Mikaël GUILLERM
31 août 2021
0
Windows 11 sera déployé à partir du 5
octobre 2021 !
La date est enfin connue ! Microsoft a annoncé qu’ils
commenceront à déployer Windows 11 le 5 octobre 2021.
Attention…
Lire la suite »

________

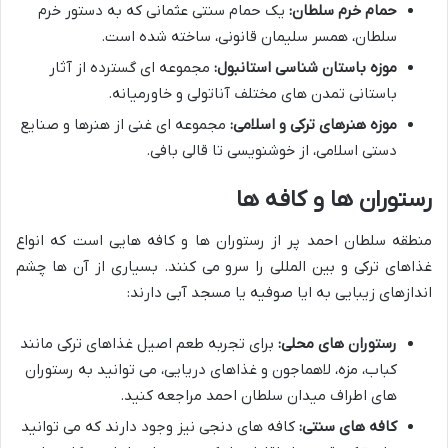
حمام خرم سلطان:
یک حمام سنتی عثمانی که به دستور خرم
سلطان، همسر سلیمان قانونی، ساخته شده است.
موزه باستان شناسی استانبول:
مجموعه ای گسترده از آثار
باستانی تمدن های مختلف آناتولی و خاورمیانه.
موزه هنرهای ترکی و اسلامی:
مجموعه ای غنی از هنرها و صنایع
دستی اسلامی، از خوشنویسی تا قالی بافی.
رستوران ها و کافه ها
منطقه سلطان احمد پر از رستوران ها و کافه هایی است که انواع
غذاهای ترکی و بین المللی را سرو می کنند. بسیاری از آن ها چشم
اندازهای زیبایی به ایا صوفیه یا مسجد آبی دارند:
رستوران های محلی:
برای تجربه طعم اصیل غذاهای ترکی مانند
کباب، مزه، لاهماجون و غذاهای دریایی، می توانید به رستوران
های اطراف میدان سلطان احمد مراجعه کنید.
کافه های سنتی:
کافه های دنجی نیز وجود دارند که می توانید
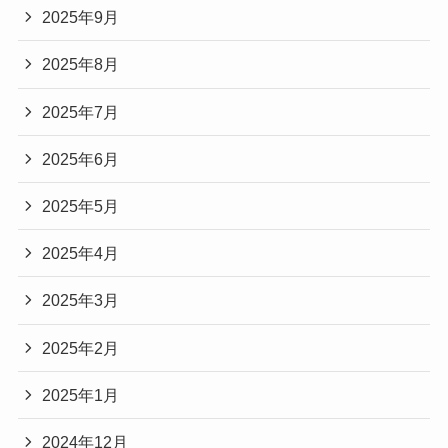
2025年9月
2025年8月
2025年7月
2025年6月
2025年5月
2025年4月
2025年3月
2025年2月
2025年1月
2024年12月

________

EXERCISE DETAILS =>
Tell how many lines in the data hold the string "octobre". Only the number is wanted.

ANSWER FOR THIS EXERCISE =>
2